PROBLEM REQUIREMENTS: Every record below needs to be written out exactly, apart from the pictures.

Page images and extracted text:
--- START ---

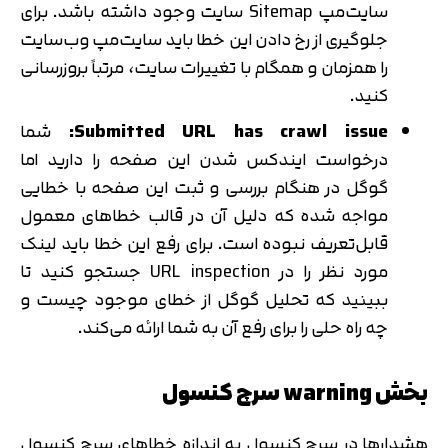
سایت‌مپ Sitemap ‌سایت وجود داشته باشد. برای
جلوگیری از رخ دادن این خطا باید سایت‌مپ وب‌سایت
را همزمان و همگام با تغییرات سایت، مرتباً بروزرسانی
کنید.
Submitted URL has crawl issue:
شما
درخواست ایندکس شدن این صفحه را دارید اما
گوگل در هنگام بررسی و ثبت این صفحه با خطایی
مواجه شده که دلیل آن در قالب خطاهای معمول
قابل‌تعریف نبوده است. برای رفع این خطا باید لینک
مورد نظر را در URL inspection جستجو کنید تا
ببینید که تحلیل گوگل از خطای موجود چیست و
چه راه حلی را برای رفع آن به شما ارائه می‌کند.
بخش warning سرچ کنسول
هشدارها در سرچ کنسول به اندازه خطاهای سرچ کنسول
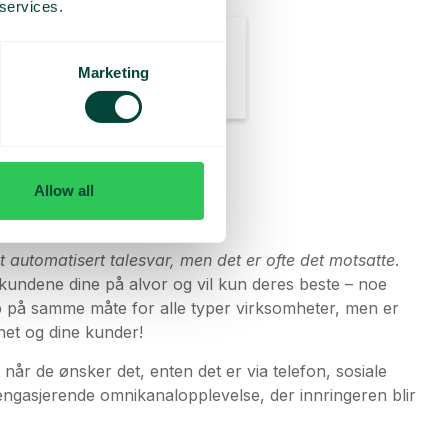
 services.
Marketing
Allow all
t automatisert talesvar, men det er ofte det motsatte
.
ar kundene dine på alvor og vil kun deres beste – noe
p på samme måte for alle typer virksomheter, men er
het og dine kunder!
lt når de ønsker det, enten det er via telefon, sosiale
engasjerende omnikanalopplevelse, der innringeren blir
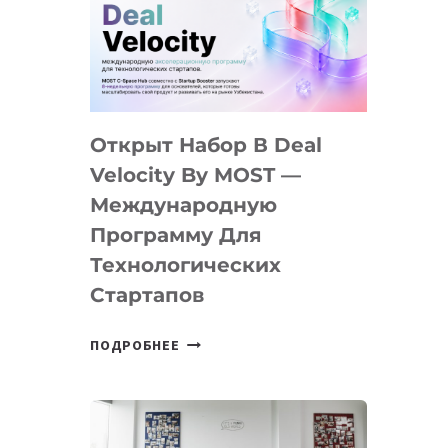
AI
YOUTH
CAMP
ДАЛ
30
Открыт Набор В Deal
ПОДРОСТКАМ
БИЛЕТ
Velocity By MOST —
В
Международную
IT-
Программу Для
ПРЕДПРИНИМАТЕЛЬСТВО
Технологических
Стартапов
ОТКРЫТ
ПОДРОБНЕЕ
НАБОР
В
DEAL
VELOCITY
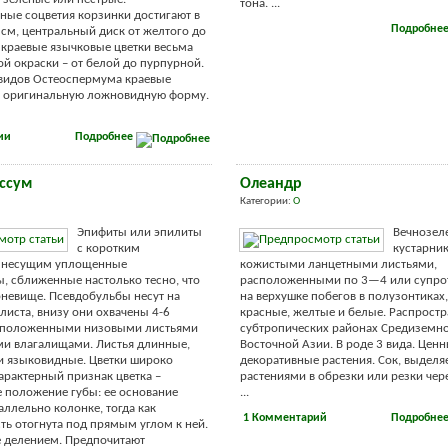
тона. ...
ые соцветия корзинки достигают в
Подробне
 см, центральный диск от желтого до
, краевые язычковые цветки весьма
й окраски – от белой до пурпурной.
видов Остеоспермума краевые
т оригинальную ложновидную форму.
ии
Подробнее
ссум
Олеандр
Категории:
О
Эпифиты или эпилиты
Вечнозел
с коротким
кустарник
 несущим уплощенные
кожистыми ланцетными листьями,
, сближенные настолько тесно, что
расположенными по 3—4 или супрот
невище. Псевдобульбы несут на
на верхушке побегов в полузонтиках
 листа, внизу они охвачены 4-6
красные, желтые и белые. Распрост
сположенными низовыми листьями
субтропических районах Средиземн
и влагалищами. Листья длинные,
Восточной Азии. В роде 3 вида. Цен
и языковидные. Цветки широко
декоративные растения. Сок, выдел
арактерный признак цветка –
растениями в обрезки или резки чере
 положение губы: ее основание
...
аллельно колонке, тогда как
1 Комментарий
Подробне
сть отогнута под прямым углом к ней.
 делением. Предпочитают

--- END ---

RESPONSE:
سایت‌مپ Sitemap ‌سایت وجود داشته باشد. برای
جلوگیری از رخ دادن این خطا باید سایت‌مپ وب‌سایت
را همزمان و همگام با تغییرات سایت، مرتباً بروزرسانی
کنید.
Submitted URL has crawl issue:
شما
درخواست ایندکس شدن این صفحه را دارید اما
گوگل در هنگام بررسی و ثبت این صفحه با خطایی
مواجه شده که دلیل آن در قالب خطاهای معمول
قابل‌تعریف نبوده است. برای رفع این خطا باید لینک
مورد نظر را در URL inspection جستجو کنید تا
ببینید که تحلیل گوگل از خطای موجود چیست و
چه راه حلی را برای رفع آن به شما ارائه می‌کند.
بخش warning سرچ کنسول
هشدارها در سرچ کنسول به اندازه خطاهای سرچ کنسول
 services.
Marketing
Allow all
t automatisert talesvar, men det er ofte det motsatte
.
ar kundene dine på alvor og vil kun deres beste – noe
p på samme måte for alle typer virksomheter, men er
het og dine kunder!
lt når de ønsker det, enten det er via telefon, sosiale
engasjerende omnikanalopplevelse, der innringeren blir
AI
YOUTH
CAMP
ДАЛ
30
Открыт Набор В Deal
ПОДРОСТКАМ
БИЛЕТ
Velocity By MOST —
В
Международную
IT-
Программу Для
ПРЕДПРИНИМАТЕЛЬСТВО
Технологических
Стартапов
ОТКРЫТ
ПОДРОБНЕЕ
НАБОР
В
DEAL
VELOCITY
тона. ...
ые соцветия корзинки достигают в
Подробне
 см, центральный диск от желтого до
, краевые язычковые цветки весьма
й окраски – от белой до пурпурной.
видов Остеоспермума краевые
т оригинальную ложновидную форму.
ии
Подробнее
ссум
Олеандр
Категории:
О
Эпифиты или эпилиты
Вечнозел
с коротким
кустарник
 несущим уплощенные
кожистыми ланцетными листьями,
, сближенные настолько тесно, что
расположенными по 3—4 или супрот
невище. Псевдобульбы несут на
на верхушке побегов в полузонтиках
 листа, внизу они охвачены 4-6
красные, желтые и белые. Распрост
сположенными низовыми листьями
субтропических районах Средиземн
и влагалищами. Листья длинные,
Восточной Азии. В роде 3 вида. Цен
и языковидные. Цветки широко
декоративные растения. Сок, выдел
арактерный признак цветка –
растениями в обрезки или резки чере
 положение губы: ее основание
...
аллельно колонке, тогда как
1 Комментарий
Подробне
сть отогнута под прямым углом к ней.
 делением. Предпочитают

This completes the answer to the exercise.